EIN Gewehr ist ein Pistole, ein Feuerwaffe das so leicht und kompakt ist, dass es mit einer hand bedient werden kann. Es unterscheidet sich von a Revolver weil die Muster nicht in einem Drehgelenk Trommel sitzend, aber abgesehen von einer eventuell bereits im Patronenlager befindlichen Patrone in einem losen Halter die in den Kolben der Waffe gesteckt wird.

Benutzen

Es ist in der Regel eine Waffe mit kurzer Reichweite, bis zu einigen Dutzend Metern. die kurze gehen macht die Waffe auf größere Entfernungen zu ungenau. Es wird hauptsächlich zur Selbstverteidigung getragen, in einigen Ländern ist dies auch für Zivilisten erlaubt. In der Welt der Kriminalität wird es angewendet auf Liquidationen. Auch die Polizei nutzt es als ultimatives Gewaltmittel. Die Waffe ist kein gutes Werkzeug jagen, obwohl dies besonders in der Vereinigte Staaten liegt eher im Trend.[Quelle?] Pistolen werden auch als Sportwaffen und in Schlachthöfen zum Töten von Tieren verwendet.

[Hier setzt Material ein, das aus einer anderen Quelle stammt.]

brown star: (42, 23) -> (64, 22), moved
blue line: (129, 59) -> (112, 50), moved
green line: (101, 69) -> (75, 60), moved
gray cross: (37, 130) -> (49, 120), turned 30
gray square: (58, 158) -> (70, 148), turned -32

In den meisten Ländern, a Lizenz notwendig für den Besitz und die Benutzung einer Waffe. In den Niederlanden gibt es auch Besitz von a Wasserpistole oder ein Luftgewehr die von einer echten Waffe nicht zu unterscheiden ist, strafbar nach dem Waffen- und Munitionsgesetz.

In den Streitkräften sind Offiziere und Militärpolizei im Gegensatz zu gewöhnlichen Soldaten meist (auch) mit einer Pistole ausgestattet.

Geschichte

Sächsische Pistole von 1610
Pistole aus dem 17. Jahrhundert
Reiterpistole, 1600

Pistolen sind am Anfang der 16. Jahrhundert in der toskanischen Stadt pistoia stammen. Die Waffe verdankt ihren Ursprung der Erfindung in 1517 eines neuen Modell-Zündmechanismus, der mit einem Stück verwendet werden kann Feuerstein funktioniert, statt wie üblich Sicherung. Der Name der Waffe geht jedoch wahrscheinlich auf das tschechische pišala zurück. Es ist wie Dolch, Kumpel (Komplizen, ursprünglicher Söldner) und Haubitze, eines der Wörter aus der Zeit der Böhmischen Hussitenkriege (15. Jahrhundert), das über das Deutsche ins Niederländische gelangte.

Zunächst diente eine Pistole sowie die Muskete nach jedem abgefeuerten Schuss nachgeladen werden, was die Möglichkeiten in Kampfsituationen stark einschränkte: Wenn der erste Schuss nicht traf, war der Schütze selbst in Gefahr. In jenen frühen Tagen war es jedoch eine ideale Waffe, um ein verdecktes Attentat zu begehen – so hieß es was Wilhelm von Oranien im Jahr 1584 te Delft erschossen von Balthasar Gerards mit zwei Pistolen oder zu duellieren.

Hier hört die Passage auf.